1. Institutional investors, as a steward of assets entrusted by their clients, beneficiaries, etc., to take care of and manage, should formulate and publicly disclose a clear policy to faithfully implement their responsibilities. 

  • As a responsible manager, Premier Partners will do its utmost to ensure that the investors in the funds it manages achieve their best interests. Furthermore, the Company has developed the Premier Partners Stewardship Code and is publicizing related policies in accordance with relevant laws, fund regulations, and agreements. This commitment is aimed at faithfully fulfilling the trustee responsibilities granted to the Company.
  • As the trustee, the Company promises to prioritize the interests of Investors above all else in its activities and shall manage its fund accordingly, even in situations of potential conflicts of interest.
  • To minimize the possibility of conflicting interests, the Company has established internal regulations, including provisions for conflicts of interest prevention has implemented a corresponding system. The Company also fosters a sense of professional ethics among its employees through consistent education.
  • The Company conducts regular and comprehensive examinations of the financial and non-financial status of investee companies. Through continuous communication with management, it plays a crucial role in enhancing their long-term value.
  • The Company strives to establish a consensus with investee companies while exercising voting rights on important matters based on final opinions derived from rigorous internal deliberations. Additionally, Premier Partners actively engages in shareholder activities. The Company adheres to the principle of regularly reporting these activities and portfolio monitoring to its Investors.
  • The Company is committed to acquiring the necessary capabilities and expertise to effectively fulfill its trustee responsibilities.

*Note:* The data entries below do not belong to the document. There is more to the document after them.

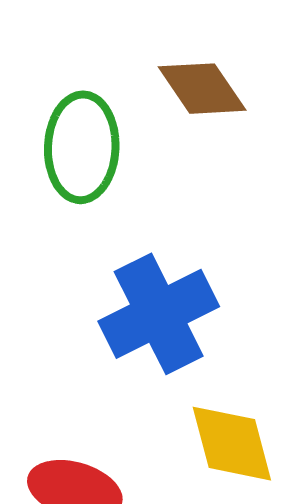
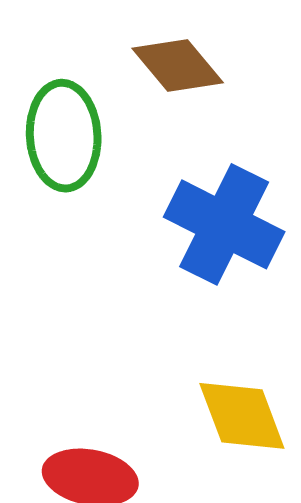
blue cross: (159, 314) -> (224, 224), moved, turned -31

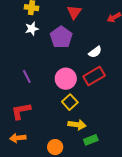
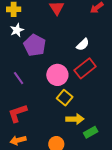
purple pentagon: (61, 37) -> (35, 45), moved

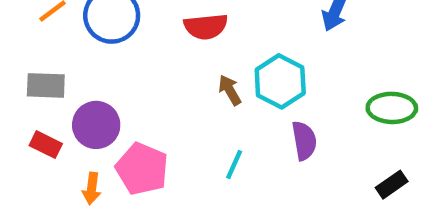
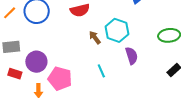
cyan line: (234, 165) -> (101, 71), turned -40

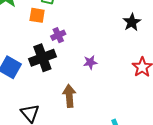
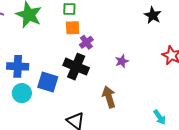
orange square: (37, 15) -> (73, 28), moved
black cross: (42, 58) -> (76, 67), turned -35

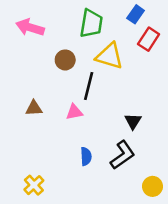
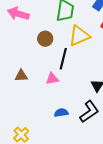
yellow triangle: (109, 56) -> (79, 36), turned -40
blue semicircle: (86, 156) -> (61, 113), turned -96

2. Institutional investors should formulate and publicly disclose an effective and clear policy as to how to resolve actual or potential problems arising from conflicts of interest in the course of their stewardship activities.

  • As a limited liability company, Premier Partners does not have external shareholders or related parties. Therefore, the Company’s operating personnel hold its shares, with no external shareholders or other separate stakeholders. This ownership structure ensures that Premier Partners has a shared interest in the success of the funds it manages, fostering a healthy relationship between the Company and its Investors.
  • Furthermore, the Company has established internal control standards to prevent potential conflicts of interest that may arise during the fund’s operations. These standards are continuously monitored to identify and address any such possibilities. The Company also appoints a compliance officer responsible for overseeing the occurrence of conflicts of interest and ensuring compliance with internal control standards. This helps prevent and minimize potential conflicts of interest between the Company and its Investors, as well as among the funds managed by the Company.
  • In cases where the Company identifies potential conflicts of interest in the operation of the funds, it provides prior notification and engages in discussions with the Investors. This proactive approach ensures that the interests of the Investors are not compromised, and the Company remains committed to faithfully fulfilling the fiduciary duty entrusted to it by the Investors.

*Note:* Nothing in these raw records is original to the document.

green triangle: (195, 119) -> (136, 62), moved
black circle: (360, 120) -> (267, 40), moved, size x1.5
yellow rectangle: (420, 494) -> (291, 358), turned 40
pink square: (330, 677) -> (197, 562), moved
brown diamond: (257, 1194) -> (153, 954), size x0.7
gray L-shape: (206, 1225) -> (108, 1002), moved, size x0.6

3. Institutional investors should regularly monitor investee companies in order to enhance investee companies’ mid- to long-term value and thereby protect and raise their investment value.

  • Premier Partners fosters the ongoing growth of the target investee companies by engaging in regular discussions with their management on key issues. The Company receives financial and non-financial updates on a quarterly basis, allowing for the preparation of reports for the Investors to assess the operational status of the investee companies. The purpose of these periodic reviews is to identify management issues early and respond promptly with appropriate measures, ultimately ensuring the sustainable growth and long-term enhancement of the investee companies’ value.
  • As an asset management firm specializing in private equity funds, Premier Partners appoints its representatives to the boards of directors of the investee companies. This allows for continual monitoring of their management situations. In cases involving buyout deals that entail the acquisition of management control, internal members of the Company actively participate in the management process. This involvement aims to enhance the value of the investee companies through financial restructuring, human resource reinforcement, and the establishment of business networks.
  • In cases of minority equity investments, the Company strives to ensure that its opinions are appropriately reflected in the investee companies’ management. Premier Partners actively exercises the rights granted by the Commercial Act, such as the shareholder’s right to propose and the right to demand the convening of an extraordinary shareholders’ meeting when necessary.

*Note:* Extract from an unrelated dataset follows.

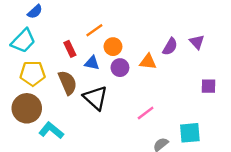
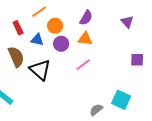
purple semicircle: (170, 47) -> (86, 18), moved
pink line: (146, 113) -> (83, 65), moved
cyan square: (190, 133) -> (121, 100), turned 30

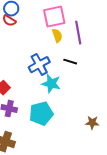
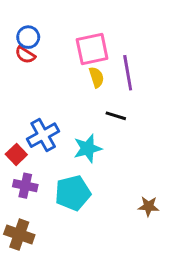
blue cross: (39, 65) -> (43, 135), moved
cyan star: (51, 84) -> (88, 148), turned -30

4. While institutional investors should aim to form a consensus with investee companies, where necessary, they should formulate internal guidelines on the timeline, procedures, and methods for stewardship activities.

  • Premier Partners seeks to establish trust through interaction with the management and key personnel of the investee companies, starting from the investment review stage. Furthermore, the Company focuses on activities that enhance the long-term value of the investee companies through proactive portfolio monitoring, aiming to build a deep understanding and mutual alignment.
  • In the process of active shareholder engagement, the Company shall comply with the Financial Investment Services and Capital Markets Act (hereinafter referred to as the ‘Capital Market Act’), which includes provisions regarding the prohibition of using material nonpublic information and market manipulation practices. Premier Partners commits to adhering to these regulations and will not engage in the improper use of information or pursue illegitimate trading gains.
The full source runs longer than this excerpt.